### ACTIVITY
Across the whole listing, how many lines hold the word "Japanese"? Reply with the number by itself.

+ + + +

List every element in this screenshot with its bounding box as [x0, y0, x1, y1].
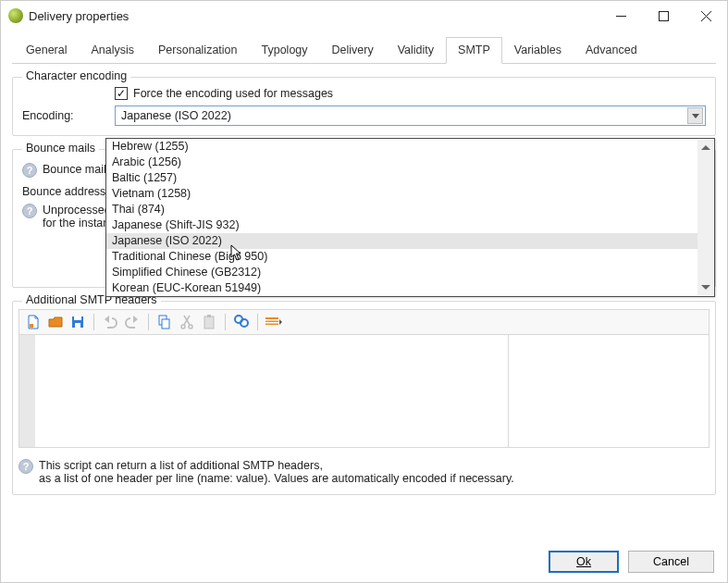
open-icon[interactable]	[47, 314, 64, 330]
svg-rect-12	[204, 316, 214, 329]
help-icon[interactable]: ?	[22, 163, 37, 178]
editor-toolbar	[19, 309, 709, 334]
maximize-button[interactable]	[642, 2, 685, 30]
svg-rect-1	[659, 11, 668, 20]
encoding-option[interactable]: Simplified Chinese (GB2312)	[106, 265, 698, 280]
group-additional-smtp-headers: Additional SMTP headers	[12, 301, 716, 495]
encoding-option[interactable]: Hebrew (1255)	[106, 139, 698, 155]
svg-point-10	[181, 325, 185, 329]
paste-icon[interactable]	[201, 314, 217, 330]
scroll-up-icon[interactable]	[697, 140, 713, 155]
encoding-option[interactable]: Arabic (1256)	[106, 155, 698, 170]
smtp-headers-editor[interactable]	[19, 334, 709, 448]
footer-note-line2: as a list of one header per line (name: …	[39, 472, 514, 485]
tab-analysis[interactable]: Analysis	[79, 37, 146, 64]
encoding-option[interactable]: Japanese (Shift-JIS 932)	[106, 217, 698, 233]
svg-point-15	[241, 319, 248, 327]
file-icon[interactable]	[25, 314, 42, 330]
editor-gutter	[19, 335, 35, 447]
group-bounce-mails: Bounce mails ? Bounce mails Bounce addre…	[12, 149, 716, 288]
encoding-selected-value: Japanese (ISO 2022)	[121, 109, 231, 122]
unprocessed-text-1: Unprocessed	[43, 204, 111, 217]
cancel-button[interactable]: Cancel	[628, 551, 714, 573]
scrollbar[interactable]	[697, 140, 713, 295]
help-icon[interactable]: ?	[22, 204, 37, 218]
copy-icon[interactable]	[156, 314, 173, 330]
ok-button[interactable]: Ok	[549, 551, 619, 573]
tab-bar: GeneralAnalysisPersonalizationTypologyDe…	[12, 36, 716, 64]
svg-rect-6	[74, 316, 81, 320]
tab-variables[interactable]: Variables	[502, 37, 574, 64]
svg-point-11	[189, 325, 192, 329]
redo-icon[interactable]	[124, 314, 141, 330]
bounce-address-label: Bounce address:	[22, 185, 109, 198]
tab-advanced[interactable]: Advanced	[574, 37, 649, 64]
tab-validity[interactable]: Validity	[386, 37, 446, 64]
tab-delivery[interactable]: Delivery	[320, 37, 386, 64]
save-icon[interactable]	[69, 314, 86, 330]
encoding-label: Encoding:	[22, 109, 107, 122]
help-icon[interactable]: ?	[19, 459, 33, 474]
chevron-down-icon[interactable]	[687, 107, 703, 124]
svg-rect-9	[162, 319, 169, 329]
svg-rect-17	[265, 319, 278, 321]
encoding-option[interactable]: Japanese (ISO 2022)	[106, 233, 698, 249]
scroll-down-icon[interactable]	[697, 279, 713, 295]
editor-right-pane	[509, 335, 709, 447]
encoding-select[interactable]: Japanese (ISO 2022)	[115, 105, 706, 126]
force-encoding-checkbox[interactable]	[115, 87, 128, 100]
svg-rect-4	[30, 324, 33, 328]
unprocessed-text-2: for the instan	[43, 217, 111, 229]
svg-rect-7	[75, 323, 80, 328]
encoding-option[interactable]: Traditional Chinese (Big5 950)	[106, 249, 698, 265]
encoding-option[interactable]: Korean (EUC-Korean 51949)	[106, 280, 698, 296]
svg-rect-18	[265, 322, 278, 324]
tab-personalization[interactable]: Personalization	[146, 37, 249, 64]
legend-bounce-mails: Bounce mails	[22, 142, 99, 155]
find-icon[interactable]	[233, 314, 250, 330]
legend-character-encoding: Character encoding	[22, 69, 130, 82]
force-encoding-label: Force the encoding used for messages	[133, 87, 333, 100]
encoding-option[interactable]: Thai (874)	[106, 202, 698, 217]
highlight-icon[interactable]	[265, 314, 282, 330]
encoding-dropdown-list[interactable]: Hebrew (1255)Arabic (1256)Baltic (1257)V…	[105, 138, 715, 297]
app-icon	[8, 8, 23, 23]
encoding-option[interactable]: Vietnam (1258)	[106, 186, 698, 202]
group-character-encoding: Character encoding Force the encoding us…	[12, 77, 716, 136]
cut-icon[interactable]	[179, 314, 195, 330]
tab-general[interactable]: General	[14, 37, 79, 64]
svg-rect-16	[265, 317, 278, 325]
minimize-button[interactable]	[599, 2, 642, 30]
svg-rect-13	[207, 315, 211, 317]
close-button[interactable]	[685, 2, 727, 30]
encoding-option[interactable]: Baltic (1257)	[106, 170, 698, 186]
editor-body[interactable]	[35, 335, 509, 447]
tab-typology[interactable]: Typology	[250, 37, 320, 64]
footer-note-line1: This script can return a list of additio…	[39, 459, 514, 472]
tab-smtp[interactable]: SMTP	[446, 37, 502, 64]
bounce-management-label: Bounce mails	[43, 163, 112, 176]
undo-icon[interactable]	[102, 314, 118, 330]
window-title: Delivery properties	[29, 9, 599, 23]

+ + + +

### PROBLEM SOLUTION
4